**Exercise requirements**
Among the lines below, copy exactly those from the one with "interested in how things work, he enjoys" through the one with "Recommended Next", counting both ends.

**Material supplied**
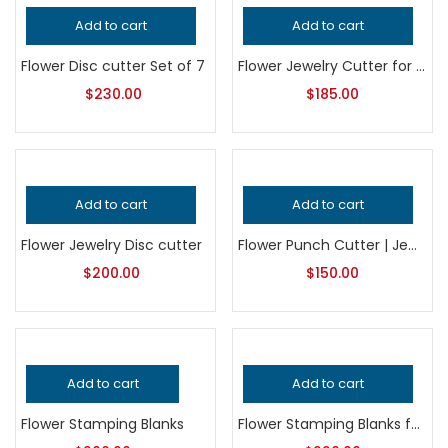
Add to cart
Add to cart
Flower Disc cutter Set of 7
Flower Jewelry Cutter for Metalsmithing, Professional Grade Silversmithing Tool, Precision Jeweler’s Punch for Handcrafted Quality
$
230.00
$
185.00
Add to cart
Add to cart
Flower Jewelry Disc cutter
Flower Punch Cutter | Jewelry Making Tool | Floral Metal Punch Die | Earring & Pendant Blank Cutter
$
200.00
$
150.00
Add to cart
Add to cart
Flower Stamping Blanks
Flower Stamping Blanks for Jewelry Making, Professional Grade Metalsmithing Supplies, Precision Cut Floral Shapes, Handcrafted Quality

...

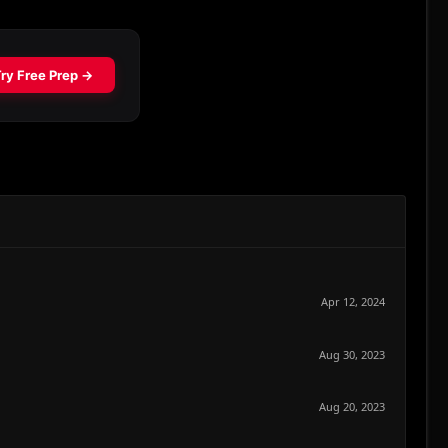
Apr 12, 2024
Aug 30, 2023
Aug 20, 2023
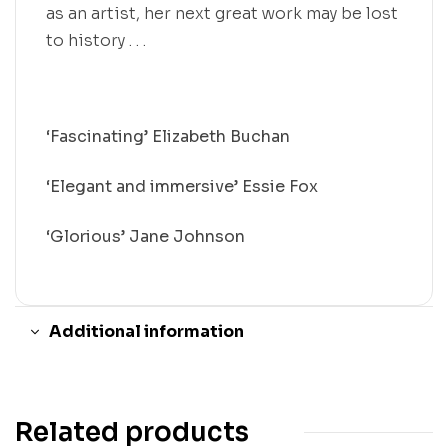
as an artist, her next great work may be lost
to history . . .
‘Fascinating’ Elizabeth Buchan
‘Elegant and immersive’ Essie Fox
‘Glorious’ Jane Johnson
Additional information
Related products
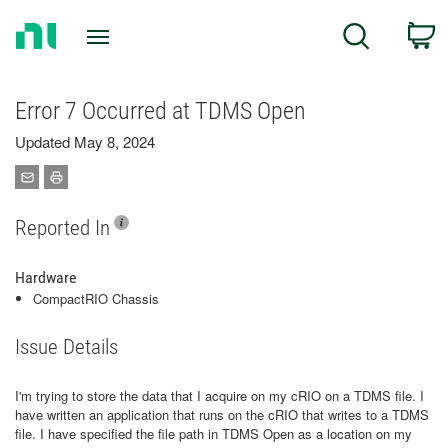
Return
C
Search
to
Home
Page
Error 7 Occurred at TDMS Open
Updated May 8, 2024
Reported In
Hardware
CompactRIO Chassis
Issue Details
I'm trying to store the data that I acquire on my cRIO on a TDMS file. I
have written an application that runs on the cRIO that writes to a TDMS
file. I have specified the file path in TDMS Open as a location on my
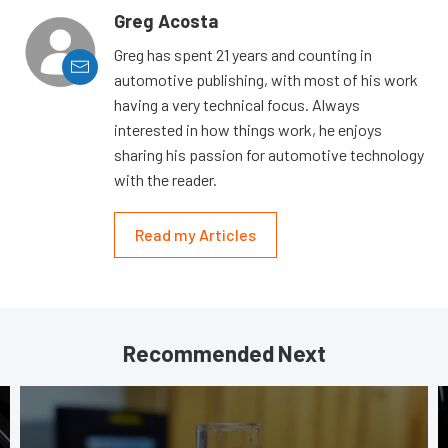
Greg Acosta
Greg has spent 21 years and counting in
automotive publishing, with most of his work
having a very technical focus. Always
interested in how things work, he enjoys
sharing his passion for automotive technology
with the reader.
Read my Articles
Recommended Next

**Response below**
interested in how things work, he enjoys
sharing his passion for automotive technology
with the reader.
Read my Articles
Recommended Next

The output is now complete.